• [EXERCISE PROMPT]
Copy every line from the records that holds the word "июля".

Transcribed page contents:
——
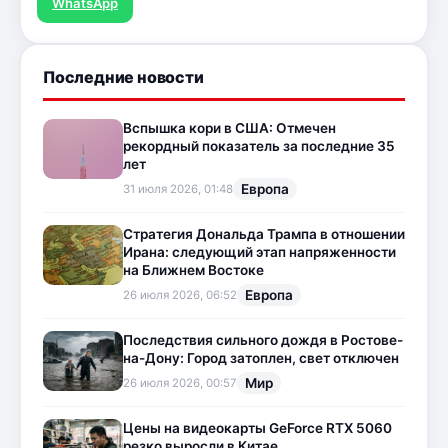
WhatsApp
Последние новости
Вспышка кори в США: Отмечен
рекордный показатель за последние 35
лет
Европа
31 июля 2026, 01:48
Стратегия Дональда Трампа в отношении
Ирана: следующий этап напряженности
на Ближнем Востоке
Европа
26 июля 2026, 06:52
Последствия сильного дождя в Ростове-
на-Дону: Город затоплен, свет отключен
Мир
26 июля 2026, 00:57
Цены на видеокарты GeForce RTX 5060
резко выросли в Китае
——
• [REPLY TO THE EXERCISE]
31 июля 2026, 01:48
26 июля 2026, 06:52
26 июля 2026, 00:57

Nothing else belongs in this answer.